Among the entries below, the lines from the one with "KAKISSIS: That lack of clarity is un" up to and including the one with "emotional pain, or" are to be restated exactly, without pictures.

++++++

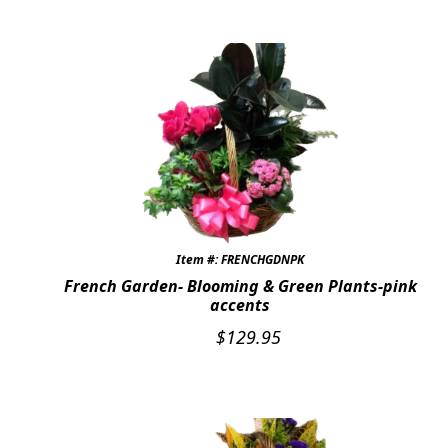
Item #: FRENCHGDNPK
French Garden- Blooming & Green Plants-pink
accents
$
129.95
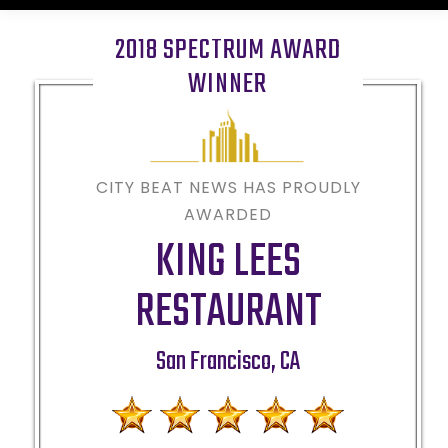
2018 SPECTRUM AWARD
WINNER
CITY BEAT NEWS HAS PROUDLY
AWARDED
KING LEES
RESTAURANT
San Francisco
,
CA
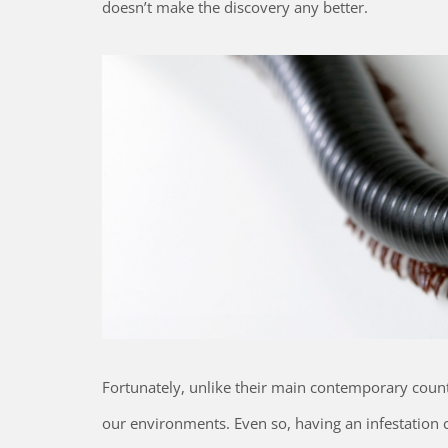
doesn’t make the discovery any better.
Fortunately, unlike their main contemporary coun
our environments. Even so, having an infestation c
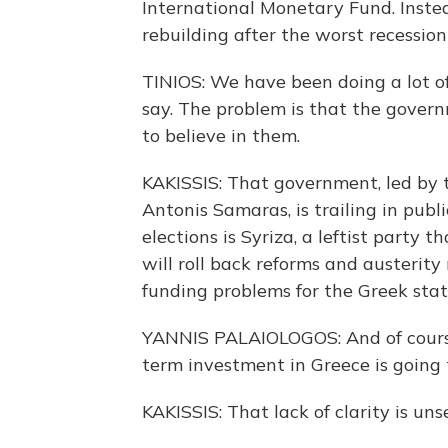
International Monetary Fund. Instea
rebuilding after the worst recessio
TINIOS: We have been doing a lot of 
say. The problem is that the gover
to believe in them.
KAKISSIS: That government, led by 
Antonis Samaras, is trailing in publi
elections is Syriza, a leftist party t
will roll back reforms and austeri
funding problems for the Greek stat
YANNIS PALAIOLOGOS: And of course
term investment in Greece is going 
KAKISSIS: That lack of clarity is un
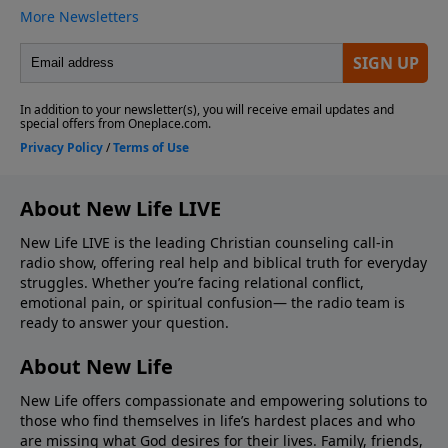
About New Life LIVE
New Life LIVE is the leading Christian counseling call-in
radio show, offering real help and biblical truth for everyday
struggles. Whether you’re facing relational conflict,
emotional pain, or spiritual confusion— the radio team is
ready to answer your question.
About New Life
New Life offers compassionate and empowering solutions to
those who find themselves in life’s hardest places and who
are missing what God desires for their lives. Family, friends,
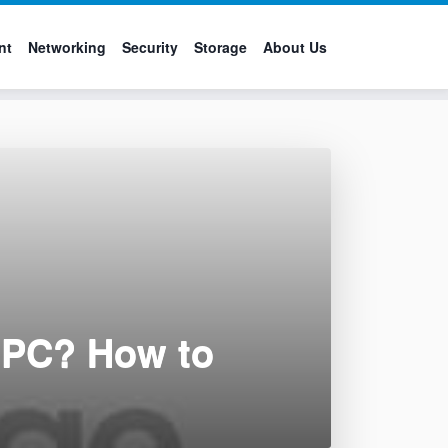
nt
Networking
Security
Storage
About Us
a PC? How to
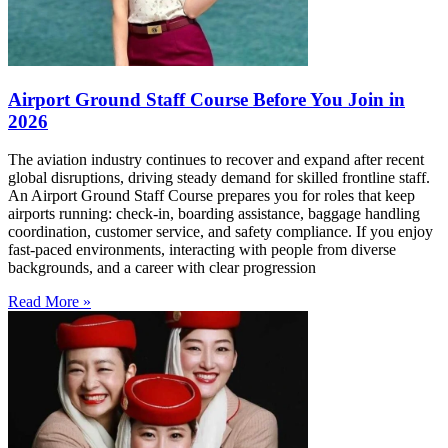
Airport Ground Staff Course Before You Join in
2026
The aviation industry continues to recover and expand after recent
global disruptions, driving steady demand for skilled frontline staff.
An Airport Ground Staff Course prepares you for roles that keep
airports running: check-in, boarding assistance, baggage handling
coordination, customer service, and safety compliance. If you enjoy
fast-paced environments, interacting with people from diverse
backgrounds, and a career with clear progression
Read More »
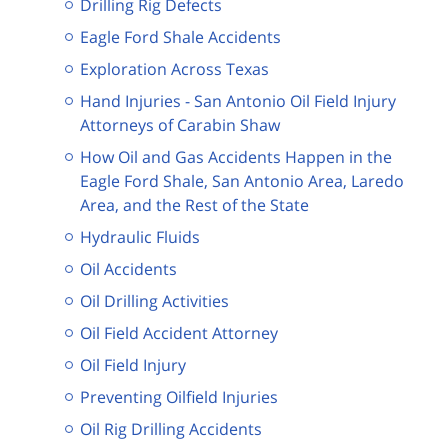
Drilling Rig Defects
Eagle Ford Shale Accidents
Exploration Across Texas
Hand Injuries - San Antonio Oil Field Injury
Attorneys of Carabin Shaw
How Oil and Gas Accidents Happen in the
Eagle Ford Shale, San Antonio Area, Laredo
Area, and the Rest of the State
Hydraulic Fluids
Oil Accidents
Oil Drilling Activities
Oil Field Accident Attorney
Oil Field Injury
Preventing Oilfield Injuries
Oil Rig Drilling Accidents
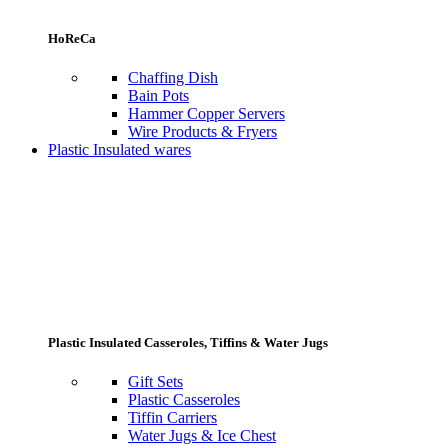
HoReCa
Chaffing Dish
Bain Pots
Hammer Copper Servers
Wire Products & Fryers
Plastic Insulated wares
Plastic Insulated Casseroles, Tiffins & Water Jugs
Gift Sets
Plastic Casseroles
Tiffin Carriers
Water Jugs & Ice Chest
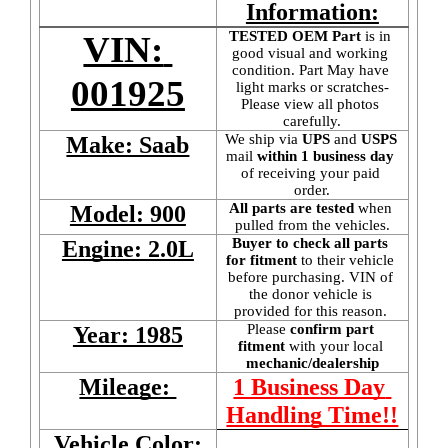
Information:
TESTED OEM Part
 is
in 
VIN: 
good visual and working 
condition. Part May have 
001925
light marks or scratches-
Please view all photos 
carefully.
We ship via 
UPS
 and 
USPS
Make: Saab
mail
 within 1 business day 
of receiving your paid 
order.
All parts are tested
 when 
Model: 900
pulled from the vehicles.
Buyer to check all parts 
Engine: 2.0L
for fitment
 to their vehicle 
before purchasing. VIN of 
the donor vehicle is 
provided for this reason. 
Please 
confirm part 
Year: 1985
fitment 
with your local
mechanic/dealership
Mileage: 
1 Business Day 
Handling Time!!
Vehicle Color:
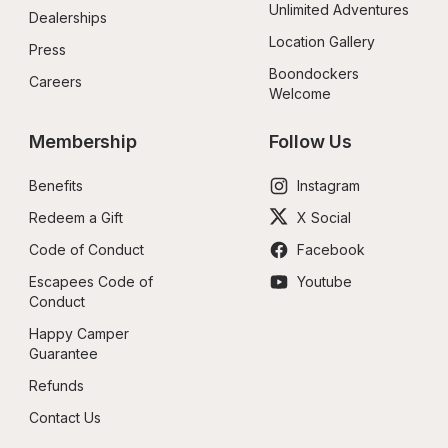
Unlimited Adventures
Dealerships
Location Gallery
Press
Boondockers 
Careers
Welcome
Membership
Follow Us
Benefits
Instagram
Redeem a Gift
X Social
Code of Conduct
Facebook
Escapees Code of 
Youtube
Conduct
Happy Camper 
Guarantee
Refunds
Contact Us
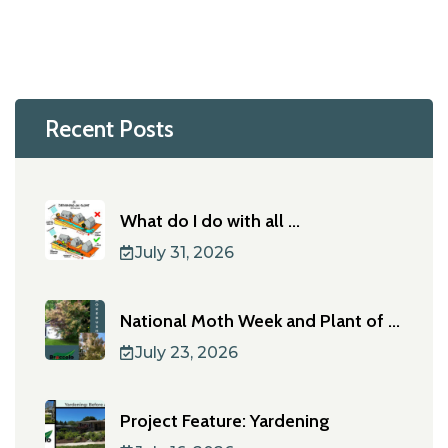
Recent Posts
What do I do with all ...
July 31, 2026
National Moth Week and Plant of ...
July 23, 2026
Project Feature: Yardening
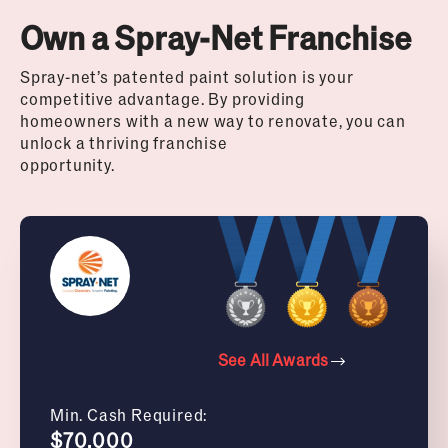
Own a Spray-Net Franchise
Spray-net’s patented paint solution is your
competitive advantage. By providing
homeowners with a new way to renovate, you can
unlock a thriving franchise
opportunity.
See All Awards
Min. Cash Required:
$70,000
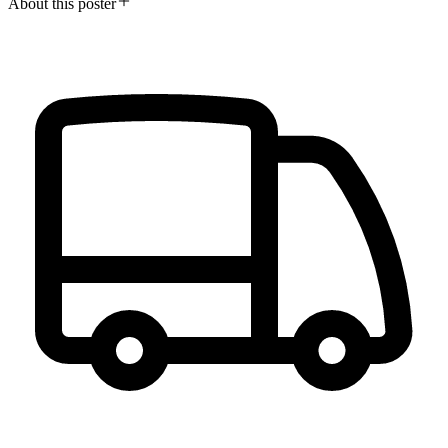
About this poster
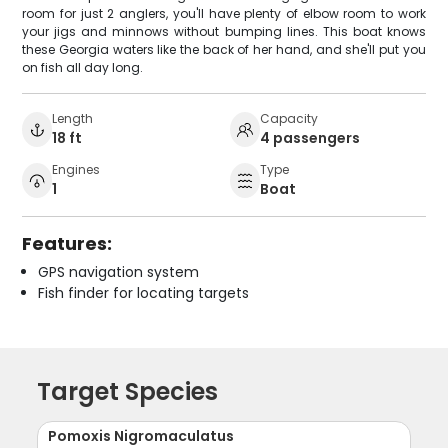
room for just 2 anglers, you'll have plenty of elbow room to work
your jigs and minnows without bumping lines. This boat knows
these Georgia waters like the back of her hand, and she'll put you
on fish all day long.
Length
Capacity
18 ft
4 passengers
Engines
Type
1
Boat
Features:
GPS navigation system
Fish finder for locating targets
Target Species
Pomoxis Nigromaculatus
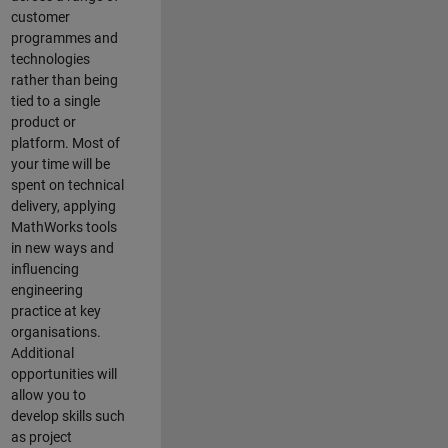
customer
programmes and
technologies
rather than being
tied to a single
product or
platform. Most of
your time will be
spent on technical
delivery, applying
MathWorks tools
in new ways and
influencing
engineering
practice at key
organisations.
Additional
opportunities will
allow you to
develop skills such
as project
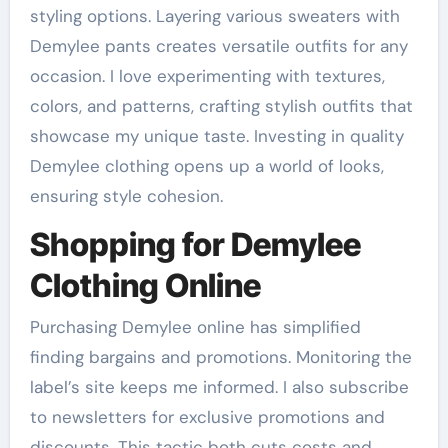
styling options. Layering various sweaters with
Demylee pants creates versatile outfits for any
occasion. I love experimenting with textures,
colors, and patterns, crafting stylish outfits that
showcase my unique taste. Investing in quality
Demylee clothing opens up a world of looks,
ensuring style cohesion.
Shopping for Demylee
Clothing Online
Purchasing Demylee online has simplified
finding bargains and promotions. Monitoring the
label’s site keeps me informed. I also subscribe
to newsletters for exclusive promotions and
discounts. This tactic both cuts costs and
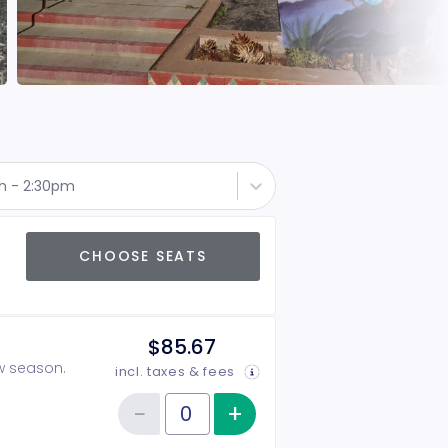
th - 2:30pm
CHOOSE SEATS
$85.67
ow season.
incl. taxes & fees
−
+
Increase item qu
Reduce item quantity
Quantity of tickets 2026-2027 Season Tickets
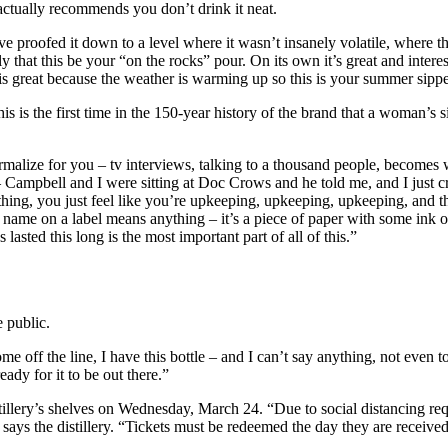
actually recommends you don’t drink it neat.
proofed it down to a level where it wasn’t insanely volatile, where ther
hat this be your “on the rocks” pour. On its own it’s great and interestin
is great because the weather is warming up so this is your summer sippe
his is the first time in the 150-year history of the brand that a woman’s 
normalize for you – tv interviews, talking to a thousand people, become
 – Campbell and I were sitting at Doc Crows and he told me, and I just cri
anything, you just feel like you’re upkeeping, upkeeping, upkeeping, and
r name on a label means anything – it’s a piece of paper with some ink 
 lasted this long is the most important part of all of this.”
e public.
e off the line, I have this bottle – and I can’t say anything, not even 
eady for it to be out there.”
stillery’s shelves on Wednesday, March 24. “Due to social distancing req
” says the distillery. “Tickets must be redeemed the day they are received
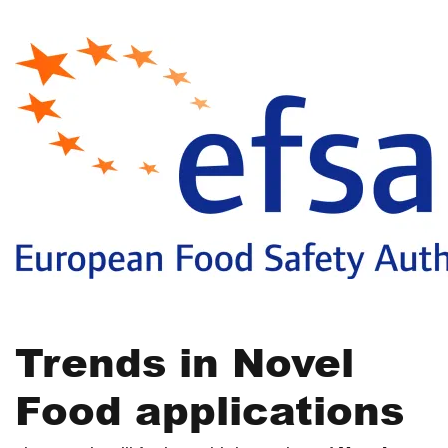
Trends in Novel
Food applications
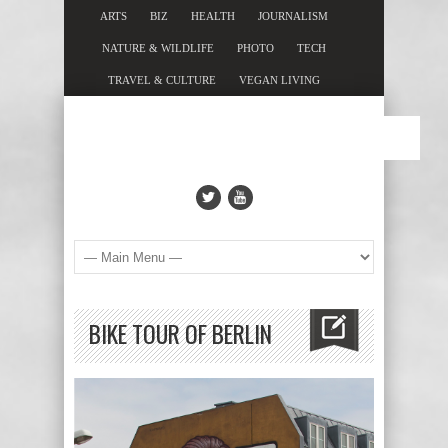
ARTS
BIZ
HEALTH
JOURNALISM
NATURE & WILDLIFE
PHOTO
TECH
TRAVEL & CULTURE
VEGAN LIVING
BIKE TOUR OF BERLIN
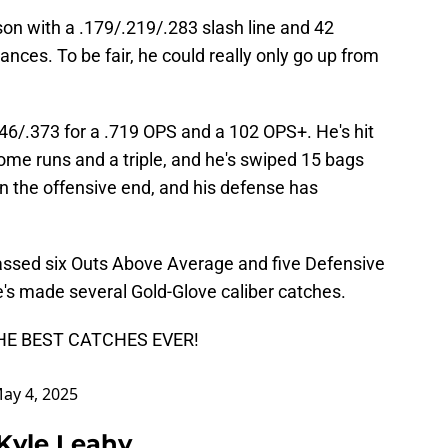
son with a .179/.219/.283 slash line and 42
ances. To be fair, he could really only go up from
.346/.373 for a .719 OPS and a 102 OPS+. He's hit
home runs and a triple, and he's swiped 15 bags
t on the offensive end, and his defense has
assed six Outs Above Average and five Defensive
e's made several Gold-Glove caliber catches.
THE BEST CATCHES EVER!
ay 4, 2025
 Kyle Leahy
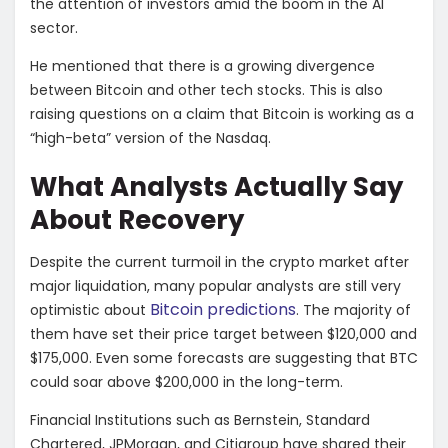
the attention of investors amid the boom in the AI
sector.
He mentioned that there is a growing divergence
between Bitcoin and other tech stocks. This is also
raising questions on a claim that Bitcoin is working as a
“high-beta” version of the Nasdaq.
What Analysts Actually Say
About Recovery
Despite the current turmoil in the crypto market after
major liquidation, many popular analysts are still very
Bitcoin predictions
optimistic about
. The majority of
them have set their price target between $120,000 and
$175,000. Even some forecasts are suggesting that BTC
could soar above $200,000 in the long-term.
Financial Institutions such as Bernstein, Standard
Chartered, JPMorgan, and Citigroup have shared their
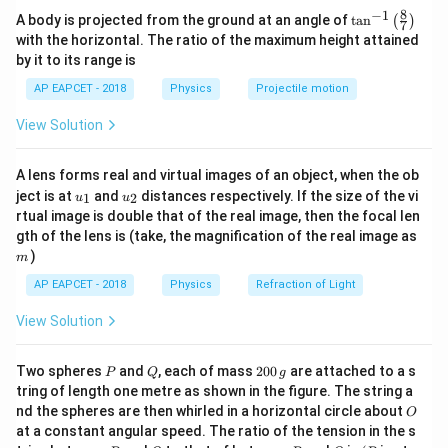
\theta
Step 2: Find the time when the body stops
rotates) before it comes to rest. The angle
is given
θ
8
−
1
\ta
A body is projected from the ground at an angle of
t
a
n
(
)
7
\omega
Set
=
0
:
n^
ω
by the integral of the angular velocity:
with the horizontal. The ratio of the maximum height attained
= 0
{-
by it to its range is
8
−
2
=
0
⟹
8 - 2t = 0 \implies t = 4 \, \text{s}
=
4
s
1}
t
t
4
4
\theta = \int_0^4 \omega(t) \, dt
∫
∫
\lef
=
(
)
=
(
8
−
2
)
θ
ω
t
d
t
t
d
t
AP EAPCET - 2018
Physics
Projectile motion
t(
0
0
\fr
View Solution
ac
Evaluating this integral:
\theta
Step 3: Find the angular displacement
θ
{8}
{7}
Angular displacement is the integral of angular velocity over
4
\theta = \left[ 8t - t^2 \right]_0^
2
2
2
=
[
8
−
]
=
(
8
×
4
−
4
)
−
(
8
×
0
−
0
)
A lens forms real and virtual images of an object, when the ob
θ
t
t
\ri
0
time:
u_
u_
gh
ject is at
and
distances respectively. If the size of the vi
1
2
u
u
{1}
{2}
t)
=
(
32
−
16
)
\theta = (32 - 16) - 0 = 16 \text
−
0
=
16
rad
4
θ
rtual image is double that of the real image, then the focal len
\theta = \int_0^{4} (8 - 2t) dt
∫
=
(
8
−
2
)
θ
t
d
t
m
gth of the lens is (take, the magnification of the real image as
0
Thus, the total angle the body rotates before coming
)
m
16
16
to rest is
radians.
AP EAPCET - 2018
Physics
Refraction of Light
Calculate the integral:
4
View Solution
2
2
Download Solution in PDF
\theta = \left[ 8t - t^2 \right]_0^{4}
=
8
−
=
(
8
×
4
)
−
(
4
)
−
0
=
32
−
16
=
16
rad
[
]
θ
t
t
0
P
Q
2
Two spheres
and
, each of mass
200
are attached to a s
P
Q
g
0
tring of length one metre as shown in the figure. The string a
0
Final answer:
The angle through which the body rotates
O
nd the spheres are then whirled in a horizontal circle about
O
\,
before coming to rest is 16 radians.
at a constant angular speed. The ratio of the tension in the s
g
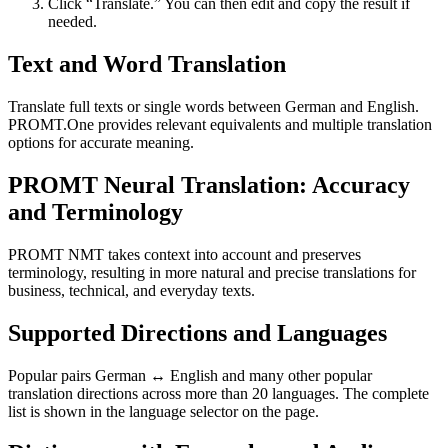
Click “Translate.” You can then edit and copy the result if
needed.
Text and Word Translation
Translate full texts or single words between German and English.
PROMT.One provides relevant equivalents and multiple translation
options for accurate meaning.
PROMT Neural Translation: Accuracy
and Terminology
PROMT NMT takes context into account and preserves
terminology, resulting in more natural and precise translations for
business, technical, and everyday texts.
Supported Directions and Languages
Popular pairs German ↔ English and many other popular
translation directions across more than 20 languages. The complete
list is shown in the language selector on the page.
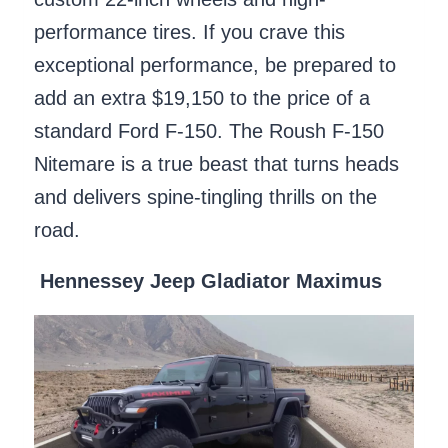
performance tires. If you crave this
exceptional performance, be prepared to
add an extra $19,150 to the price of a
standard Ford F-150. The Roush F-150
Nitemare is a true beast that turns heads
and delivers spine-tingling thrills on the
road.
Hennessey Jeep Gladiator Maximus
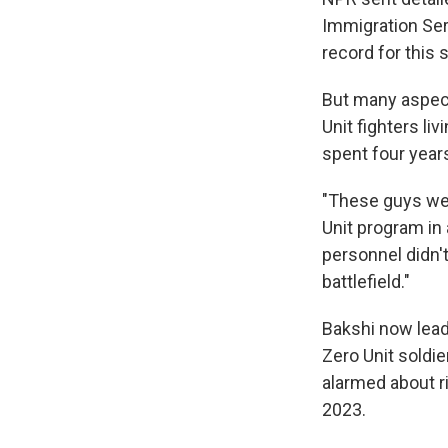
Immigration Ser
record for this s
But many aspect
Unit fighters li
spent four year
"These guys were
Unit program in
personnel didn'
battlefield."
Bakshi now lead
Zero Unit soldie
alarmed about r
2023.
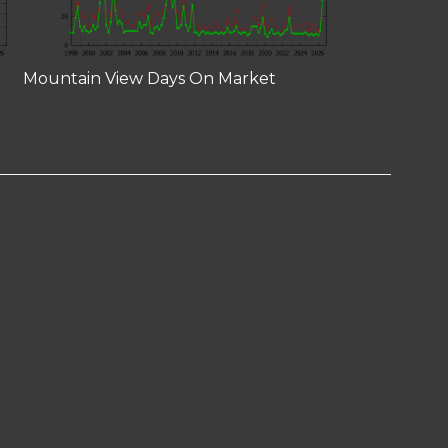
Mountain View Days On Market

++++++

→ **ANSWER BOX**:
KAKISSIS: That lack of clarity is un
About New Life LIVE
New Life LIVE is the leading Christian counseling call-in
radio show, offering real help and biblical truth for everyday
struggles. Whether you’re facing relational conflict,
emotional pain, or spiritual confusion— the radio team is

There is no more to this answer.